Count the lines in the entries that contain "modernleşme". Say the number and nothing more.

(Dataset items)

┌──

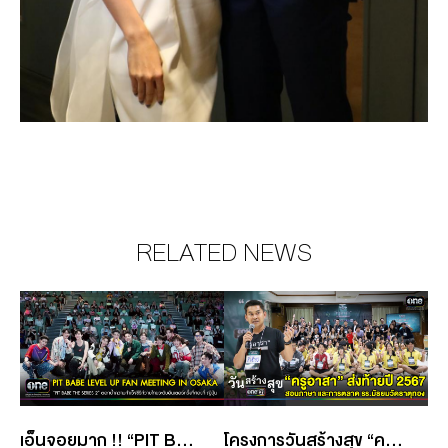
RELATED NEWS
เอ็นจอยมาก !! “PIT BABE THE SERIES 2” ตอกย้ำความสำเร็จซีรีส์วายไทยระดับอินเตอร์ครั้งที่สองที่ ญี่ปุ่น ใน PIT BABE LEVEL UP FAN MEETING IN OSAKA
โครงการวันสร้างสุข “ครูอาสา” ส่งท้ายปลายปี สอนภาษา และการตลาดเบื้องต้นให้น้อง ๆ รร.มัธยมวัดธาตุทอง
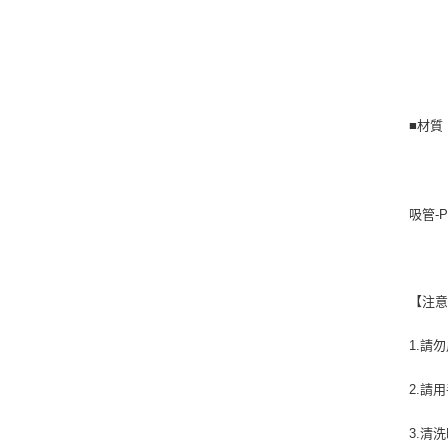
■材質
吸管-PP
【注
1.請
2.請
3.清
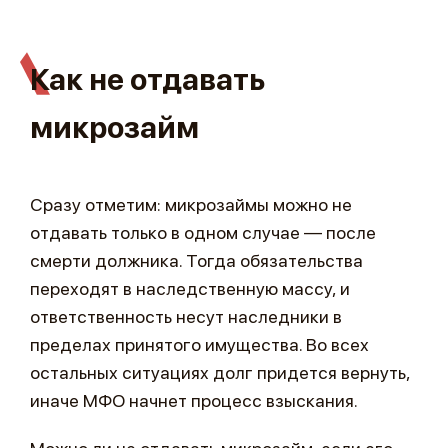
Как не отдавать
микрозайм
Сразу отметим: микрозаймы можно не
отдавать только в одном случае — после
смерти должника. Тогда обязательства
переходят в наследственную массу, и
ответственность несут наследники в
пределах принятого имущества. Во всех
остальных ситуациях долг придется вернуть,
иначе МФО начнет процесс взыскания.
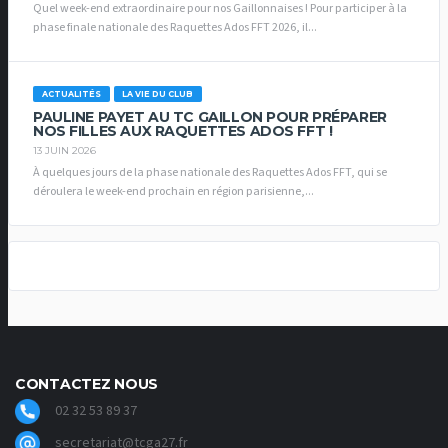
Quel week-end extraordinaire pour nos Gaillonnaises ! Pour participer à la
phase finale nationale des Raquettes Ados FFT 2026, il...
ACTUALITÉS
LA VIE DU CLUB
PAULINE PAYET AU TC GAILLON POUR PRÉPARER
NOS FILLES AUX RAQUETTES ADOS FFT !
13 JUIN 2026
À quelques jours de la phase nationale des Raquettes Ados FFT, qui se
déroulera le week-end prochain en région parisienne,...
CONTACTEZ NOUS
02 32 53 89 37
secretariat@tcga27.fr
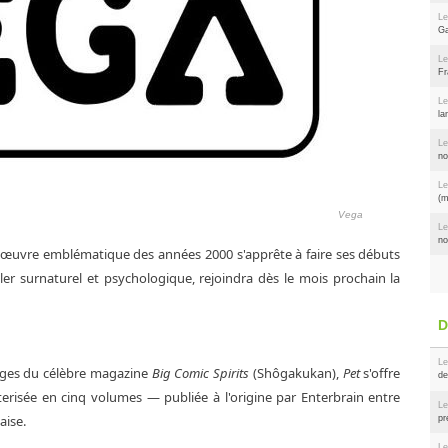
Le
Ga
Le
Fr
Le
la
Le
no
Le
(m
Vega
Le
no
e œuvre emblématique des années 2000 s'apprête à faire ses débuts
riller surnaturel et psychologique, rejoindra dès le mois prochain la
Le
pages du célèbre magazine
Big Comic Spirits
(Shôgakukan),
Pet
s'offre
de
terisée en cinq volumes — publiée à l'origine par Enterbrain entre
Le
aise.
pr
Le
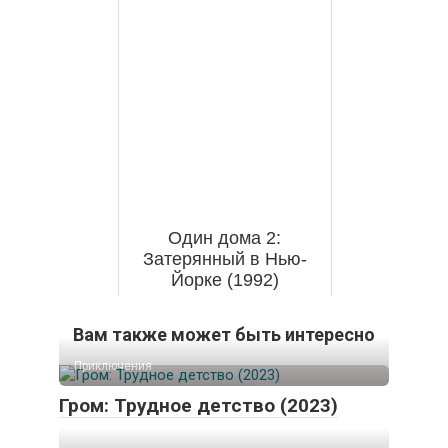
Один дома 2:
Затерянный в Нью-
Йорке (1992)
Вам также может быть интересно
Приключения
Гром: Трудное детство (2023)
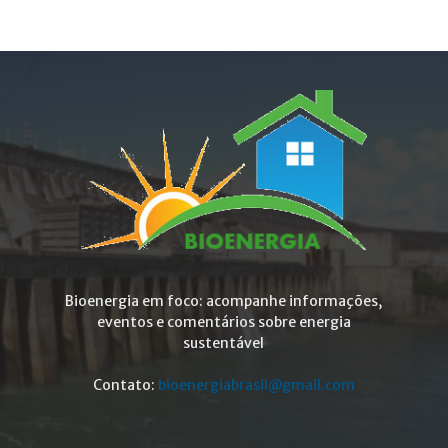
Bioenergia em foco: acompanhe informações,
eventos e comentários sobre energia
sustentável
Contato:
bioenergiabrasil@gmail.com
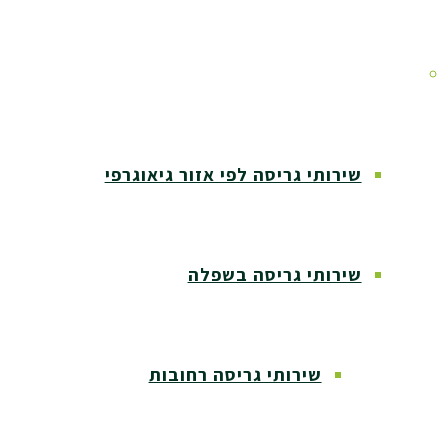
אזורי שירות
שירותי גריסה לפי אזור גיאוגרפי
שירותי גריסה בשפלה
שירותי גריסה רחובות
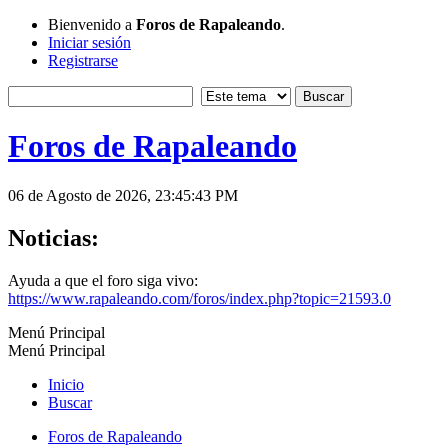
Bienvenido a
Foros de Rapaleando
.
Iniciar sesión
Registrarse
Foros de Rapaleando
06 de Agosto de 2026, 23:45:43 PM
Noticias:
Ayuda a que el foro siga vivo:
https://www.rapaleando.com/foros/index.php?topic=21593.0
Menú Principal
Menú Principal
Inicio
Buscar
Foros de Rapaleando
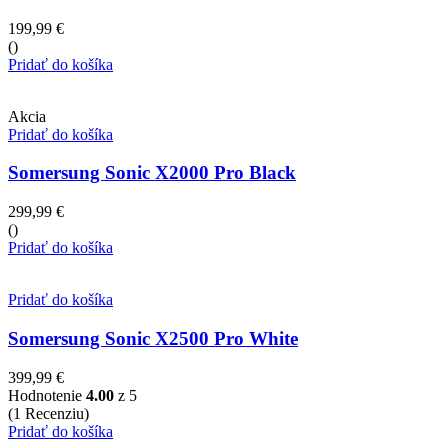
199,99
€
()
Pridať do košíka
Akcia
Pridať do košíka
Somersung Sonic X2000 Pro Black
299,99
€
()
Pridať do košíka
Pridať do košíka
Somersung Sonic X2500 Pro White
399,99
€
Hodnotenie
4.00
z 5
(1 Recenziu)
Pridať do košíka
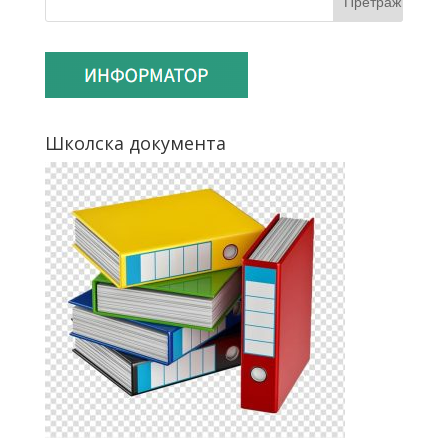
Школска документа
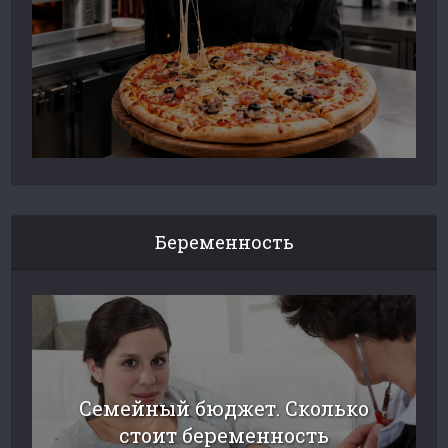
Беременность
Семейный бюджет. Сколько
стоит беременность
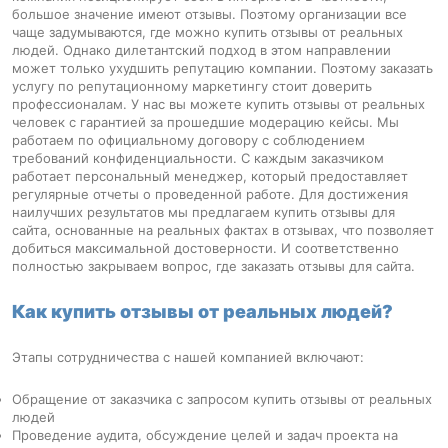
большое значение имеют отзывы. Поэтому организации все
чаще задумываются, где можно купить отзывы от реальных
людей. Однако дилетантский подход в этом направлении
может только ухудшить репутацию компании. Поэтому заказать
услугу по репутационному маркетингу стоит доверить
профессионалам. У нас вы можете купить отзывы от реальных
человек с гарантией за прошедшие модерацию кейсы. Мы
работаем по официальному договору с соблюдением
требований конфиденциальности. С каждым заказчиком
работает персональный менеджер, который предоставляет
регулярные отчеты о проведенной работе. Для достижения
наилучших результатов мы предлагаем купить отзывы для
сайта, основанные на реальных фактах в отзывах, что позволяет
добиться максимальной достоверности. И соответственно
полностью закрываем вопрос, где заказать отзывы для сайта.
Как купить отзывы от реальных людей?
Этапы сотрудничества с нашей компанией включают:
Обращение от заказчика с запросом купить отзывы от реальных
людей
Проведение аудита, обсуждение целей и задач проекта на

└──
┌──

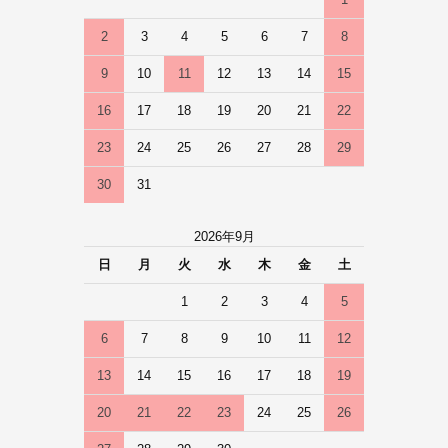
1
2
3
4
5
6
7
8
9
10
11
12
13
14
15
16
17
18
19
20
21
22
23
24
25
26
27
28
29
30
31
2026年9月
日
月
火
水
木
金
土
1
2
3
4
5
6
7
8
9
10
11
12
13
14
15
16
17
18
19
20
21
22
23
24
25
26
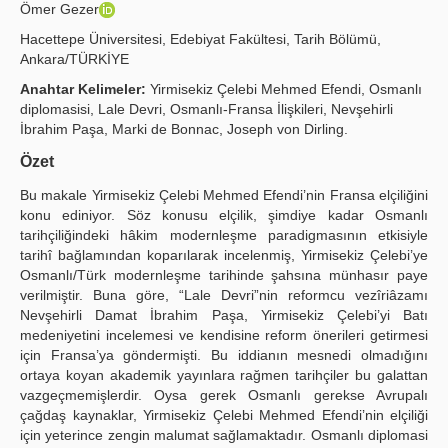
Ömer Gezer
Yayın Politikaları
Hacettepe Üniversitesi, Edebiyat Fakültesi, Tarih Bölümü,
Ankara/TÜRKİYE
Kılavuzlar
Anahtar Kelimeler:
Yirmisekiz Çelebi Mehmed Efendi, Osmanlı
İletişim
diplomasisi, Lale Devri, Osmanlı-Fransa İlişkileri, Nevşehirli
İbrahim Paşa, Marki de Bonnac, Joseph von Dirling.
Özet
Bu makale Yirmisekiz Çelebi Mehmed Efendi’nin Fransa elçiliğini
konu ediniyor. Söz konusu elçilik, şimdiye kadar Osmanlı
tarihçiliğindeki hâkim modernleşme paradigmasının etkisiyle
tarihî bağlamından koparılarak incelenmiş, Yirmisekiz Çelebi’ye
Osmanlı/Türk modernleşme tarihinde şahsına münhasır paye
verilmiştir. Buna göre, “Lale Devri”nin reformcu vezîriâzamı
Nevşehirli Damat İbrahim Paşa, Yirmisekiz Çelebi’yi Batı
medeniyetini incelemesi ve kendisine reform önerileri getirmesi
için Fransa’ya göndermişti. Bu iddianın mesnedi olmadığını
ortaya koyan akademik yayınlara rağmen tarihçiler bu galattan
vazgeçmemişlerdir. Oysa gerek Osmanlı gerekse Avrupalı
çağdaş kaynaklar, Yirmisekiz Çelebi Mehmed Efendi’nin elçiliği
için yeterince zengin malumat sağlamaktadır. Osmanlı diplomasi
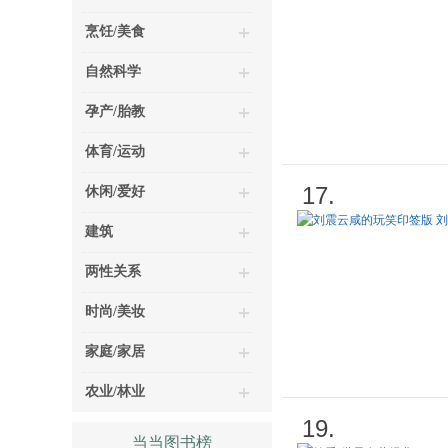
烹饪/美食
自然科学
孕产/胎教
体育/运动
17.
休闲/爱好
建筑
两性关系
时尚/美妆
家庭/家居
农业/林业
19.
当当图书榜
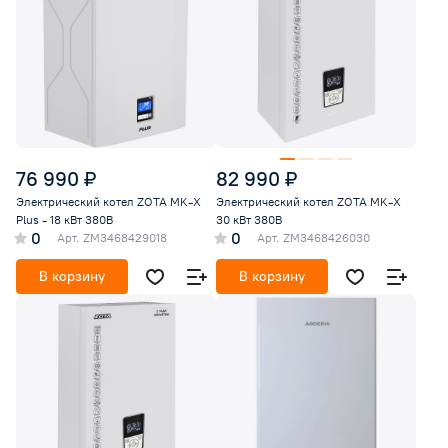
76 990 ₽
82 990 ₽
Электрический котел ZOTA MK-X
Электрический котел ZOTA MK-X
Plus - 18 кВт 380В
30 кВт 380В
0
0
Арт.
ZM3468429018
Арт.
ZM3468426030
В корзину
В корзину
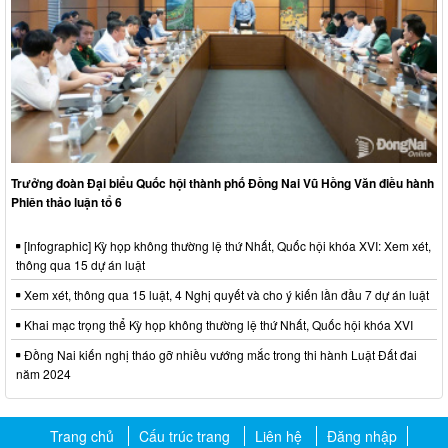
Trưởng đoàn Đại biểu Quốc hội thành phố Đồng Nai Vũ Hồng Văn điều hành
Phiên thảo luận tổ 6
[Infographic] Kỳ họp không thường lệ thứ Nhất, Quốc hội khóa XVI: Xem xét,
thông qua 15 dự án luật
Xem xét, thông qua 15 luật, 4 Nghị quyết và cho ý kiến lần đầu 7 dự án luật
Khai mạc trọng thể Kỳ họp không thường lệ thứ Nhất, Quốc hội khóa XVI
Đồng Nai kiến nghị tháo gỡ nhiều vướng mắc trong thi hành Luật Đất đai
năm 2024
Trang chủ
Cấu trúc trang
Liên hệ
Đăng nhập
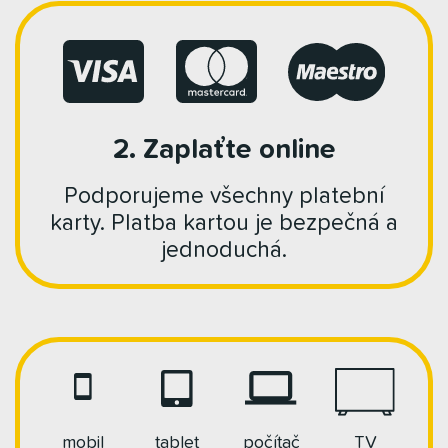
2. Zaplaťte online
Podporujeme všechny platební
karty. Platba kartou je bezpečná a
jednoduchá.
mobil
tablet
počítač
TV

└──
┌──

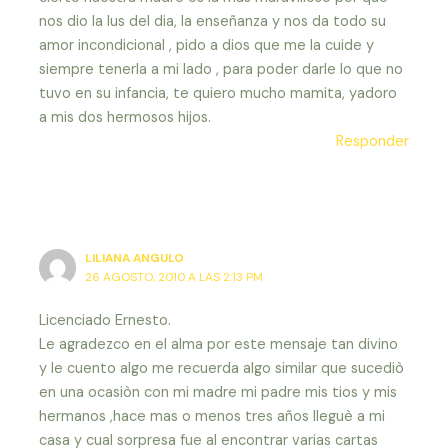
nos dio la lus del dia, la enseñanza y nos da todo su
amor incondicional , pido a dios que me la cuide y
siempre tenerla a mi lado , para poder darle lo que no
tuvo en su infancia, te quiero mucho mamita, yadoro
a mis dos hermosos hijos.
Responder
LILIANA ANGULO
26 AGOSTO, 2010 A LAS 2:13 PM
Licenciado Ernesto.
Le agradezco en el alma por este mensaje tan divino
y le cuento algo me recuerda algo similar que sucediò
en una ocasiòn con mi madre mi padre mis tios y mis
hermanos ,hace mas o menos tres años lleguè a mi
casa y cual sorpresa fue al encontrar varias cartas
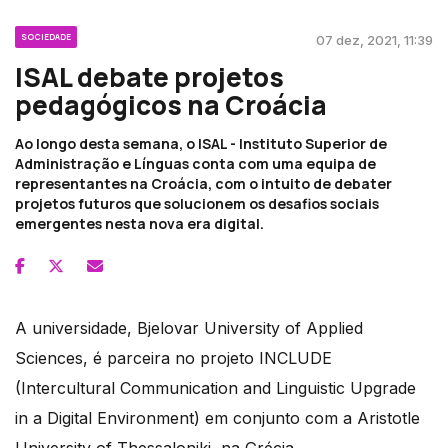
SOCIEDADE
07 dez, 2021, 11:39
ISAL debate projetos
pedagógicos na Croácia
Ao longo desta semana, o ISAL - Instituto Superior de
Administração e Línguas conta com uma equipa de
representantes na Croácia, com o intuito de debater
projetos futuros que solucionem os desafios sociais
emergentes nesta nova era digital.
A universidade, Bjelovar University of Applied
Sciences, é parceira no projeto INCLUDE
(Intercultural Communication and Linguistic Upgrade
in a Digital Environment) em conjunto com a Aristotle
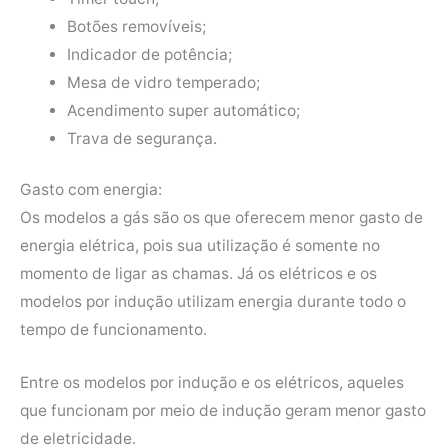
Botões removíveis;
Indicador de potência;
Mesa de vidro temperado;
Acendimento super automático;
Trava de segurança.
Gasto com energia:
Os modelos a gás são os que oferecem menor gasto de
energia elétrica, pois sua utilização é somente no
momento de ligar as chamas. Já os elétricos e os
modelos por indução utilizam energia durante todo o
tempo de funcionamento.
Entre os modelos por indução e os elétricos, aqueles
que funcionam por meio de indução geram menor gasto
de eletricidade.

└──

| Exercise output |
2